Thai Cashew Quinoa Salad
Recipe by listener Tracey, but slightly edited for cooking times and clarity by Rachel Cassinat, MS RD
- Chicken breast tenders (1-1.5 lbs depending on how much chicken you want in the salad)
- Quinoa (2 cups)
- Kale (one large bunch)
- Butternut squash (2 lbs)
- Celery (1/2 cup)
- Onion (1/4 cup)
- Coconut milk (5 cups)
- Peanut butter (3-5 tablespoons)
- Garlic (2 cloves, or garlic powder to taste)

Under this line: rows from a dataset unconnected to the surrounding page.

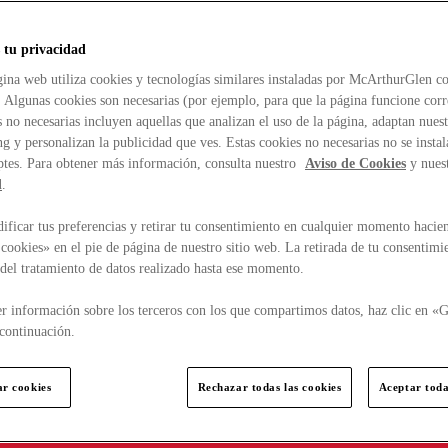
 tu privacidad
ina web utiliza cookies y tecnologías similares instaladas por McArthurGlen co
. Algunas cookies son necesarias (por ejemplo, para que la página funcione cor
 no necesarias incluyen aquellas que analizan el uso de la página, adaptan nue
g y personalizan la publicidad que ves. Estas cookies no necesarias no se insta
ptes. Para obtener más información, consulta nuestro
Aviso de Cookies
y nues
d
.
ficar tus preferencias y retirar tu consentimiento en cualquier momento hacien
cookies» en el pie de página de nuestro sitio web. La retirada de tu consentimi
d del tratamiento de datos realizado hasta ese momento.
r información sobre los terceros con los que compartimos datos, haz clic en «G
continuación.
ar cookies
Rechazar todas las cookies
Aceptar toda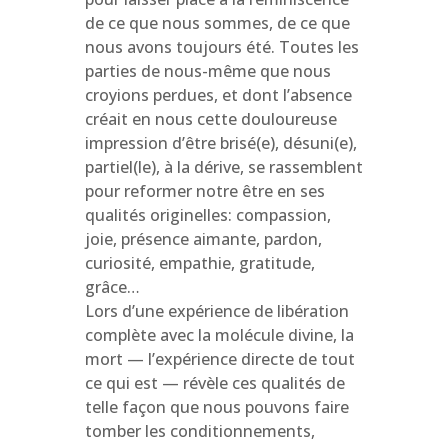
de ce que nous sommes, de ce que
nous avons toujours été. Toutes les
parties de nous-même que nous
croyions perdues, et dont l’absence
créait en nous cette douloureuse
impression d’être brisé(e), désuni(e),
partiel(le), à la dérive, se rassemblent
pour reformer notre être en ses
qualités originelles: compassion,
joie, présence aimante, pardon,
curiosité, empathie, gratitude,
grâce…
Lors d’une expérience de libération
complète avec la molécule divine, la
mort — l’expérience directe de tout
ce qui est — révèle ces qualités de
telle façon que nous pouvons faire
tomber les conditionnements,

- Cashews (3-5 tablespoons)
- Cilantro (for garnish)
- Salt and pepper to taste
- Fresh ginger or ginger powder to taste
- Season chicken breast with salt, pepper and ginger to taste. If chicken pieces not even, pound chicken until even before cooking. Place in lightly oiled pan at medium high heat for 1 minute, then flip chicken and close lid on pan- drop heat to low for 10 minutes and do not remove lid. After 10 minutes, turn heat off and leave chicken resting for 10 minutes- again do not remove lid. After 10 minutes, remove from stove, dice and set aside for later.
- Rinse quinoa under water, then cook 2 cups quinoa by placing in sauce pan with 4 cups of coconut milk. Bring to boil, then close lid for 15-20 minutes and cook until quinoa is translucent). Season with salt, pepper and ginger to taste.
- Peel and cube the butternut squash, then partly cook in the microwave for easier cooking in step 4- about 30 sec to 1 minute until more tender.
- In a medium pan, cook the chopped onions, minced garlic, finely diced celery, chopped kale and squash until tender (use butter or coconut oil) -set aside in a bowl for later.
- In the same pan, pour 1 cup of coconut milk, add the peanut butter, Sriracha and additional salt and pepper to taste- bring to a light boil then turn heat to medium low until it thickens, stirring every few minutes. (It may not get super thick, but you just don’t want it totally runny).
- In a large serving bowl, combine quinoa, veggies, ¾ of your chopped cashews (save some for garnish) chicken and sauce. Mix to combine and add any salt, pepper, ginger or Sriracha to taste.
- Scoop a serving into a bowl and top with chopped cilantro and chopped cashews. Enjoy!!!